Patients with sickle cell disease (SCD) suffer from severe pain that often begins in childhood and increases in severity over the course of a lifetime, leading to hospitalization and poor quality of life over the years. A unique feature of SCD is vase-occlusive crises (VOC) characterized by recurrent and unpredictable episodes of acute pain. Microvascular occlusion during a VOC results in decreased oxygen supply to the periphery and injury from ischemia and subsequent reperfusion, inflammation, oxidative stress and endothelial dysfunction, all of which can perpetuate a harmful pain-causing microenvironment. On the other hand, in addition to episodic acute pain, SCD patients also report chronic pain, defined as almost daily pain over a 6-month period associated to either sicologic or social morbidities. They may be due to chronic lesions such as skin ulcers, avascular bone necrosis or infarctions in various organs. In addition, central sensitization appears to be directly involved in the chronicity of pain and there is a clearly under-diagnosed and under-treated component of neuropathic pain.
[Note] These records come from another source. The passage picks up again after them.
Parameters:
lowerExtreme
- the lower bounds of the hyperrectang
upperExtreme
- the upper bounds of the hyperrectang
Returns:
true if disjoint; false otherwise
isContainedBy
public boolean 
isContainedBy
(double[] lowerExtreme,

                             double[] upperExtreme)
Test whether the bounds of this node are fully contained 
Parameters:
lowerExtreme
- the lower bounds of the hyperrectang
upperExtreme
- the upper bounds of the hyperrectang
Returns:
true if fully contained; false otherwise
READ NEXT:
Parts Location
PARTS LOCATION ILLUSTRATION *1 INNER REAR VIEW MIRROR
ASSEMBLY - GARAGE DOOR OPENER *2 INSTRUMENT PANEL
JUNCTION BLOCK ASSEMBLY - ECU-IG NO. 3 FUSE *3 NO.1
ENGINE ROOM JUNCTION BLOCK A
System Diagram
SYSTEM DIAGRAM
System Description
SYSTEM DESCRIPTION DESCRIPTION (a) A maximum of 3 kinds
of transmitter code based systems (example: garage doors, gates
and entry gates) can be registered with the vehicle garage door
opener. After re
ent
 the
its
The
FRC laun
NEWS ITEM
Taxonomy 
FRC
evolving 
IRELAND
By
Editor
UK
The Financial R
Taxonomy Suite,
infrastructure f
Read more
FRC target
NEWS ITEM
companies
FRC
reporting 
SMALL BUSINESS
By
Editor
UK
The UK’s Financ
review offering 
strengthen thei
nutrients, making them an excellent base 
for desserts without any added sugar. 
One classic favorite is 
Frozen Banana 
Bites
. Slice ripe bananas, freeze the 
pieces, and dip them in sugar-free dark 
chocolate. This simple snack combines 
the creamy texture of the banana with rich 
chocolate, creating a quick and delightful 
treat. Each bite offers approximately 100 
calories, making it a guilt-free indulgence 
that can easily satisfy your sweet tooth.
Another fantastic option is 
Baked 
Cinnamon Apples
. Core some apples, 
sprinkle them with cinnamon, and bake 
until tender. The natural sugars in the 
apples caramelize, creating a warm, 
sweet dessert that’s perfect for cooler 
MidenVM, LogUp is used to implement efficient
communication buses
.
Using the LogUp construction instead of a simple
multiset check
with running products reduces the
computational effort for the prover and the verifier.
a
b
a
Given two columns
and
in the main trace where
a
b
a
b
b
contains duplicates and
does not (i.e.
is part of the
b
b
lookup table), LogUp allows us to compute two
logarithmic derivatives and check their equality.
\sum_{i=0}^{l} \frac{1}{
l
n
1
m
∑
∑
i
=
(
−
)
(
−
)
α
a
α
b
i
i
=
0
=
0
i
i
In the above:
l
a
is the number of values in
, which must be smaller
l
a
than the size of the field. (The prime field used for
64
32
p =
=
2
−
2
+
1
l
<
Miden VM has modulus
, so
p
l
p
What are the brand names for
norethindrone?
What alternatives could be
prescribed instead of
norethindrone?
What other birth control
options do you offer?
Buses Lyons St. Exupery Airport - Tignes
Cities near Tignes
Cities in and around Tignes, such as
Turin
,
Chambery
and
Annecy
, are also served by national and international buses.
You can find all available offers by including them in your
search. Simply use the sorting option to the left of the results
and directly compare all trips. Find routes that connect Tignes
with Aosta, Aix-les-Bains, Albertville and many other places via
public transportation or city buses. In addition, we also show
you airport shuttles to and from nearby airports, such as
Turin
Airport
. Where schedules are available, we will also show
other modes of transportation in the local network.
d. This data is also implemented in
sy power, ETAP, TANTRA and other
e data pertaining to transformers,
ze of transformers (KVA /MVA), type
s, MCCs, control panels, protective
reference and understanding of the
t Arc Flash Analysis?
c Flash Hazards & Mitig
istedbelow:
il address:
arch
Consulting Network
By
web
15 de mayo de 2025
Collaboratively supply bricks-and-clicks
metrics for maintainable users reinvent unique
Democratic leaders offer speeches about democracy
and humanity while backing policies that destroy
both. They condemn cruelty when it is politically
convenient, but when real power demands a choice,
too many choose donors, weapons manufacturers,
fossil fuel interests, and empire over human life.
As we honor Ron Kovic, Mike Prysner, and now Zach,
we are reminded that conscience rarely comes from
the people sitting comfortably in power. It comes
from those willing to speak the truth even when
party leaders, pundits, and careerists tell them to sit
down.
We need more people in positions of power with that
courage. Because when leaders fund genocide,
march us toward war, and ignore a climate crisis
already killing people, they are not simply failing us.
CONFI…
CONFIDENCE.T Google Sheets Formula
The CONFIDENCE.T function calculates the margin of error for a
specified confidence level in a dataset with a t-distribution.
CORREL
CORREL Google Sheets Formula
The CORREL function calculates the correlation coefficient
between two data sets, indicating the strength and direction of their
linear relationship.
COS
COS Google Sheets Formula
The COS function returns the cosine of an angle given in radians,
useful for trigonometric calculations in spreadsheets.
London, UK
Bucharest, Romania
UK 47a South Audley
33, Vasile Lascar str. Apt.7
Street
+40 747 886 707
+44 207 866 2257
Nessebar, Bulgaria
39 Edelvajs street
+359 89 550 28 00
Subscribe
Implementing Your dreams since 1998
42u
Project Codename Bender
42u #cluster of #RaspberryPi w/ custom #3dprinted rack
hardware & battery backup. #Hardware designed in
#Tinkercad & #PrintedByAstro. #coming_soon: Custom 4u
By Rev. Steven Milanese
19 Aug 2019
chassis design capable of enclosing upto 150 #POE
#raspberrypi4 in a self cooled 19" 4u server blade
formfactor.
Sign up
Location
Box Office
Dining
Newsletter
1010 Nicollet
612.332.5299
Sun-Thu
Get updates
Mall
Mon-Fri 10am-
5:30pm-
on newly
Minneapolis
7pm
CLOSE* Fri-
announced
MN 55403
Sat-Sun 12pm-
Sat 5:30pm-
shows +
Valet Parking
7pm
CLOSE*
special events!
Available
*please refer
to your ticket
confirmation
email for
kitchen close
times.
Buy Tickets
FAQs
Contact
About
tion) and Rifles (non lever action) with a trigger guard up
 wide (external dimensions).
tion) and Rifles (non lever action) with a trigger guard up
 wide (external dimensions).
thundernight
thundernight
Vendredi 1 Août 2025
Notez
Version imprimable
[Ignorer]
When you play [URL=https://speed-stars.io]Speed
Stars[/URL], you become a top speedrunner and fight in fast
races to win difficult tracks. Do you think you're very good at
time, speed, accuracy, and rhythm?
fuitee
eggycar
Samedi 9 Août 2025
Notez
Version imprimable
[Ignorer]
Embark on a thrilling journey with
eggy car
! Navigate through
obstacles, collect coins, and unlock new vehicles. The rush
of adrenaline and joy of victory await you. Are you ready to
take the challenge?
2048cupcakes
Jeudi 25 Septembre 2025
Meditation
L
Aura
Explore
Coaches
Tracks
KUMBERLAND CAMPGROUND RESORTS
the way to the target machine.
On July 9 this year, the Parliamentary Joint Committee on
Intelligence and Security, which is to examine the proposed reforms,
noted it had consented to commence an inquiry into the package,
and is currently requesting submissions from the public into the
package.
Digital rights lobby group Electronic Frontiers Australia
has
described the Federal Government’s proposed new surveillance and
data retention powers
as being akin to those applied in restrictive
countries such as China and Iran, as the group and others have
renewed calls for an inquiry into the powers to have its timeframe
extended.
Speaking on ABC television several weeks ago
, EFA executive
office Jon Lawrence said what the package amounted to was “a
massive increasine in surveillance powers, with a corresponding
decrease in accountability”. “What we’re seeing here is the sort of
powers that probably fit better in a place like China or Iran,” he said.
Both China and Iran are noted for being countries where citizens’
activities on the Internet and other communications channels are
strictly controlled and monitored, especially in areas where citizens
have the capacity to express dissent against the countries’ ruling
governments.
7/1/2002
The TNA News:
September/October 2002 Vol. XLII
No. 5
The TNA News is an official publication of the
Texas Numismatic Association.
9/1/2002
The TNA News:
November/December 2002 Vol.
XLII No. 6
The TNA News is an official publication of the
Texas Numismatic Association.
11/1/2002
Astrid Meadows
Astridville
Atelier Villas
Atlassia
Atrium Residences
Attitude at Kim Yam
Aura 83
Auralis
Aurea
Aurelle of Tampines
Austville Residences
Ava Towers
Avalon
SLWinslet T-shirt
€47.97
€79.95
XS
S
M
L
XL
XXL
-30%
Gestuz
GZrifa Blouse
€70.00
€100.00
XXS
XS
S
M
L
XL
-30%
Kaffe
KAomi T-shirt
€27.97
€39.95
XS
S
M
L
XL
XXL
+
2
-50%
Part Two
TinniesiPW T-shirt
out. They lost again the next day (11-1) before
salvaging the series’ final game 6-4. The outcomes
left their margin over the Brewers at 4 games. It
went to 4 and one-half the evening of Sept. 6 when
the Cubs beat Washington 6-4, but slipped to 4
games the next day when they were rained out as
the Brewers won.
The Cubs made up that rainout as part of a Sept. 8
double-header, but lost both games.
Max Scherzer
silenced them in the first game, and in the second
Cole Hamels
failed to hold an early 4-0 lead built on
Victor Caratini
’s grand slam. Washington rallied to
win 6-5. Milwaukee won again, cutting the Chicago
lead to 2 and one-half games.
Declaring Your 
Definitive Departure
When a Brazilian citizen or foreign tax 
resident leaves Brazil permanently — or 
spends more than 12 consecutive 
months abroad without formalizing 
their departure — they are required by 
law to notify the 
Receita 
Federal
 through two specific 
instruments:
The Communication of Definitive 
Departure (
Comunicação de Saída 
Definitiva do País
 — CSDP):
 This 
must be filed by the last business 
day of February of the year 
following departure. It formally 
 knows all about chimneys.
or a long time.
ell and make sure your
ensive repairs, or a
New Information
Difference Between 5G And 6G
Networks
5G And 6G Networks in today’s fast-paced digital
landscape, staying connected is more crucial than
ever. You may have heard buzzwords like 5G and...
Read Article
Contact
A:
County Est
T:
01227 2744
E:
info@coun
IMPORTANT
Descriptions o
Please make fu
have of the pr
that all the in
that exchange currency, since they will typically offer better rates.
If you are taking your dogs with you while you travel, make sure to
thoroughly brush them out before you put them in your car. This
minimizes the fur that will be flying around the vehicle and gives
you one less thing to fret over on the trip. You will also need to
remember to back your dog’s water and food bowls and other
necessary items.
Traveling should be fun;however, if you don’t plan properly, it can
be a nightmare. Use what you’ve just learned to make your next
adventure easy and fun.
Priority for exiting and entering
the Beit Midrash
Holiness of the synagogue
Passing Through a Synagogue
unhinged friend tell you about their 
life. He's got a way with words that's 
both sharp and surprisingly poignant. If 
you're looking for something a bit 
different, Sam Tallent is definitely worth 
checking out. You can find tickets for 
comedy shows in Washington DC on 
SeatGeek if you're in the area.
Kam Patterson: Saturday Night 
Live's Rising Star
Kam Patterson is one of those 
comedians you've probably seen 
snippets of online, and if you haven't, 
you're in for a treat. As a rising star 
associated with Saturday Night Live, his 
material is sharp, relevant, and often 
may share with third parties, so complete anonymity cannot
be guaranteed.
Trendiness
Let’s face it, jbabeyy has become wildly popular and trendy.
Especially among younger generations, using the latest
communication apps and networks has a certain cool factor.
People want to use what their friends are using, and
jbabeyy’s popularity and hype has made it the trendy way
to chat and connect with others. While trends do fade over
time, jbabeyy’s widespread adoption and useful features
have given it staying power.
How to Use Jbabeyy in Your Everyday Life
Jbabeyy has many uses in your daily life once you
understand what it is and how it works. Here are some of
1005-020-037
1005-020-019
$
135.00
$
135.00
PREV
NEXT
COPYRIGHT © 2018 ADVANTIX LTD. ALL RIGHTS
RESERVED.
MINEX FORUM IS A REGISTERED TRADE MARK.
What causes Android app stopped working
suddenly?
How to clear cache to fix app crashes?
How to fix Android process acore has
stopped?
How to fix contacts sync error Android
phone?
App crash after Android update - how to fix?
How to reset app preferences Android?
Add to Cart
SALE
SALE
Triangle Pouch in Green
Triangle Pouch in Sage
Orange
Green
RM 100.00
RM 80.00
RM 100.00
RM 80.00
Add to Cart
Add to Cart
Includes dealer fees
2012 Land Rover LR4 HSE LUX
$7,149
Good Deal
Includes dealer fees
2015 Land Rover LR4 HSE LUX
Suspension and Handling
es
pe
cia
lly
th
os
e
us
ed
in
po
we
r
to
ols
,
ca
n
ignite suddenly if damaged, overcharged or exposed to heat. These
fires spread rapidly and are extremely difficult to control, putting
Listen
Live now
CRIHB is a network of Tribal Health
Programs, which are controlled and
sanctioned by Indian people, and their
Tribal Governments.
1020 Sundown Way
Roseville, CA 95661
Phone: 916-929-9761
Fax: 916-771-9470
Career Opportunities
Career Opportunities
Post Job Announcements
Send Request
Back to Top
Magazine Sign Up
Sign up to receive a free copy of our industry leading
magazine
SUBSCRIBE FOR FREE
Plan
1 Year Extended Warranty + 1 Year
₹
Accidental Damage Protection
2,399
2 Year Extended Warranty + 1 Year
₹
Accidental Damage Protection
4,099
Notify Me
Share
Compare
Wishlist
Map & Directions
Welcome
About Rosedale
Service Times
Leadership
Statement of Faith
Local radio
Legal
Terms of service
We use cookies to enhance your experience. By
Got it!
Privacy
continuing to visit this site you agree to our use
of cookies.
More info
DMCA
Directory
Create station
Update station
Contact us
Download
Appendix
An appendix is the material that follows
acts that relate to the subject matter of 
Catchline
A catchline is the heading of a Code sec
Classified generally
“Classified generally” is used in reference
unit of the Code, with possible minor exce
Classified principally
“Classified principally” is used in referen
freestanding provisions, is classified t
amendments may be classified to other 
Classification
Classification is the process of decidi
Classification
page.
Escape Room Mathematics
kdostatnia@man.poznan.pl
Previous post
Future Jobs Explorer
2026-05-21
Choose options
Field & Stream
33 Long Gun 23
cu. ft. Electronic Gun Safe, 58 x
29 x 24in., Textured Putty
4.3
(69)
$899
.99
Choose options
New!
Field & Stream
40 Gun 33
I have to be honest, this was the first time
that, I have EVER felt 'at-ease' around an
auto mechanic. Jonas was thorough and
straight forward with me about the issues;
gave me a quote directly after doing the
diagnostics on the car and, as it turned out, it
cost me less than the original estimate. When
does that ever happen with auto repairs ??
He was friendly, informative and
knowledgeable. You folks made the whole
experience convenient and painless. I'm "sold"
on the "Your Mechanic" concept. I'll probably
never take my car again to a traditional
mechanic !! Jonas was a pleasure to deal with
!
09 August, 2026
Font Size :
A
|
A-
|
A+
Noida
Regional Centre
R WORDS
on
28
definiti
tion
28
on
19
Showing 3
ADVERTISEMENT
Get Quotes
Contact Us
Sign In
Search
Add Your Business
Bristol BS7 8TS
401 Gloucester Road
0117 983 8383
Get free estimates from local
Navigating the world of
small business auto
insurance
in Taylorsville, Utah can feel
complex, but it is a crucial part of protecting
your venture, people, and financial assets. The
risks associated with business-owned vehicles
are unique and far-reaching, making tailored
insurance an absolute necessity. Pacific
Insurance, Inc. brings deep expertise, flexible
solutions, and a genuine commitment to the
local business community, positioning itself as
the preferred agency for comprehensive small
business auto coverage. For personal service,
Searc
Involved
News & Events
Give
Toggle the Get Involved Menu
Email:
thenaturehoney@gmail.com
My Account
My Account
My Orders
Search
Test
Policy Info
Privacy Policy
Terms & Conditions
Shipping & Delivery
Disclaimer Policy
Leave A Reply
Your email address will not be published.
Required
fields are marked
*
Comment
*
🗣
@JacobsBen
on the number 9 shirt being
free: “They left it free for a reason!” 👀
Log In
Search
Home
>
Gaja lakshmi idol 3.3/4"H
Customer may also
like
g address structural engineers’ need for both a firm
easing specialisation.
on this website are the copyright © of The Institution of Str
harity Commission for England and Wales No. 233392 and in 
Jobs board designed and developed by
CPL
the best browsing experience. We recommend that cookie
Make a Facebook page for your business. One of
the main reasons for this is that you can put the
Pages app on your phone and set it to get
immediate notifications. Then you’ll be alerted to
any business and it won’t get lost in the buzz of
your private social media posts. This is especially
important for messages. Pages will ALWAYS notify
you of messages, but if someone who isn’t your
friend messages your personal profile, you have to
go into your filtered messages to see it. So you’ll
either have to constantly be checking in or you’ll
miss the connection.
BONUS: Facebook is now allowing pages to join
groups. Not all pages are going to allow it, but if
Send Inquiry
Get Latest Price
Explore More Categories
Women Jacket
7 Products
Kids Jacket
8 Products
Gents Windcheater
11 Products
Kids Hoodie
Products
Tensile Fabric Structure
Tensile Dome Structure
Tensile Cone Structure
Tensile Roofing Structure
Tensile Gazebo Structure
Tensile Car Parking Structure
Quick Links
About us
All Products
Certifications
Current treatment of moderate to severe pain in SCD is based primarily on opioids; either as an oral quick release outpatient or in the form of patient-controlled intravenous analgesia in the hospital. However, long-term opioid use is associated with multiple side effects. This review presents the latest advances in the understanding of the pathology of pain in SCD and describes objectives based on mechanisms that may help to develop new therapeutic and/or preventive strategies to improve pain in SCD.

Palabras clave : Analgesia; sickle cell disease; acute pain; chronic pain syndrome; opioids.